New Horizons delivers the highest resolution images yet from dwarf planet Pluto
NASA’s history-making flyby of Pluto this year with its New Horizons spacecraft keeps coming up with the goods, and these latest images sent back from the probe give us our closest look yet at the icy dwarf planet.
On July 14, NASA’s New Horizons became the first spacecraft to pass by Pluto, offering scientists unprecedented insight.
The images are black and white and show craters, mountains and glacial terrain in high resolution.
What you’re looking at is about 77-85 metres per pixel, captured arond 17,000 km above the surface. One New Horizons team member explained the picture reinforced their “earlier impression that the mountains are huge ice blocks that have been jostled and tumbled and somehow transported to their present locations”.
The images were taken with the LORRI telescope.
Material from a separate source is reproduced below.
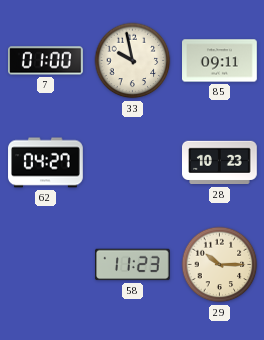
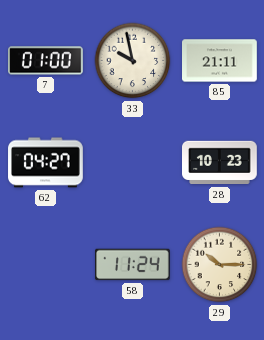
85: 09:11 -> 21:11
58: 11:23 -> 11:24
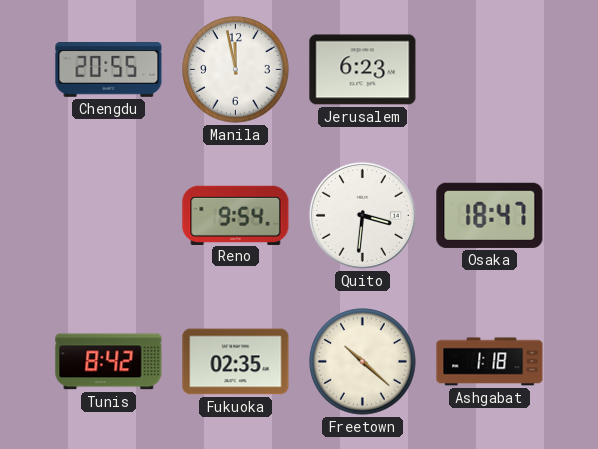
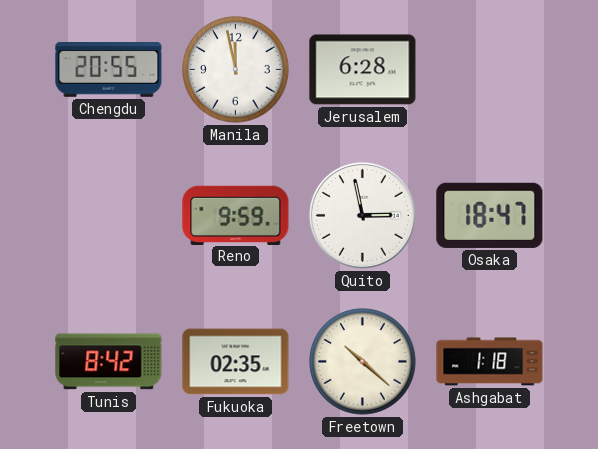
Jerusalem: 6:23 -> 6:28
Reno: 9:54 -> 9:59
Quito: 3:31 -> 2:58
The images are the best ones ever taken on the planet, and will likely be the best we’ll see for a while.
NASA has released high-resolution images it described as “the best close-ups of Pluto that humans may see for decades”.
Last summer the New Horizons spacecraft made its closest pass by the dwarf planet Pluto.
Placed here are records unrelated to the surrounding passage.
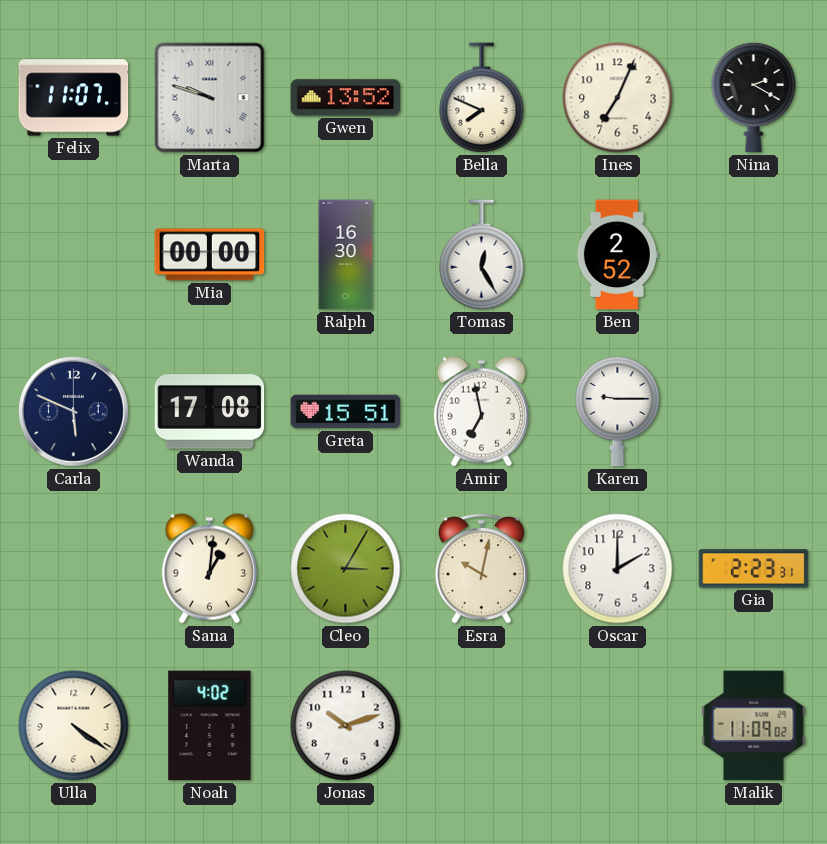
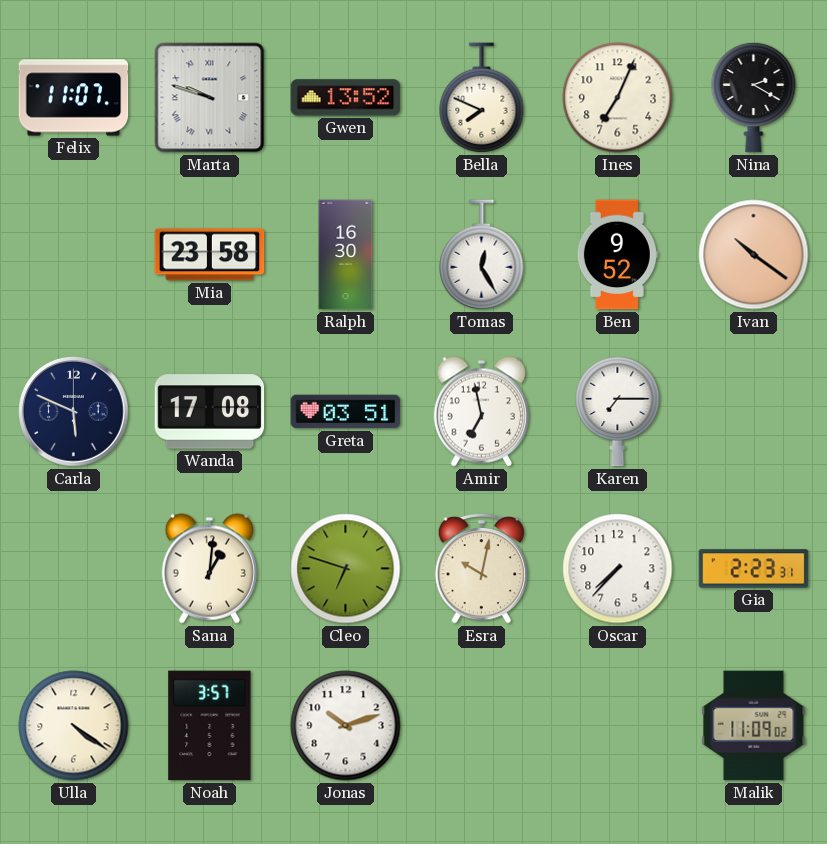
Mia: 00:00 -> 23:58
Ben: 2:52 -> 9:52
Ivan: none -> 10:21
Greta: 15:51 -> 03:51
Karen: 9:15 -> 7:15
Cleo: 3:05 -> 6:48
Oscar: 2:00 -> 7:37
Noah: 4:02 -> 3:57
The individual images were taken by the Long Range Reconnaissance Imager (LORRI) over approximately a minute just 15 minutes before closest approach.
The images here are from a strip of Pluto’s surface 50 miles (80 kilometers) wide about 500 miles (800 kilometers) northwest of the informally named Sputnik Planum, across the al-Idrisi mountains, onto the shoreline of Sputnik and then across its icy plains. This mode requires unusually short exposures to avoid blurring the images.
The photos have a resolution six times higher than the spacecraft’s global map of Pluto and five times better than the highest resolution images of Neptune’s moon Triton taken by Voyager 2 in 1989.
Mission scientists expect more imagery from this set over the next several days, showing even more terrain at this highest resolution.
There are rough features in the form of ridges that surround numerous mountains. It is expected to leave Pluto behind and go into the regions beyond the solar system.
Meanwhile, the New Horizons spacecraft is speeding away through space at the rate of 32,000 miles per hour.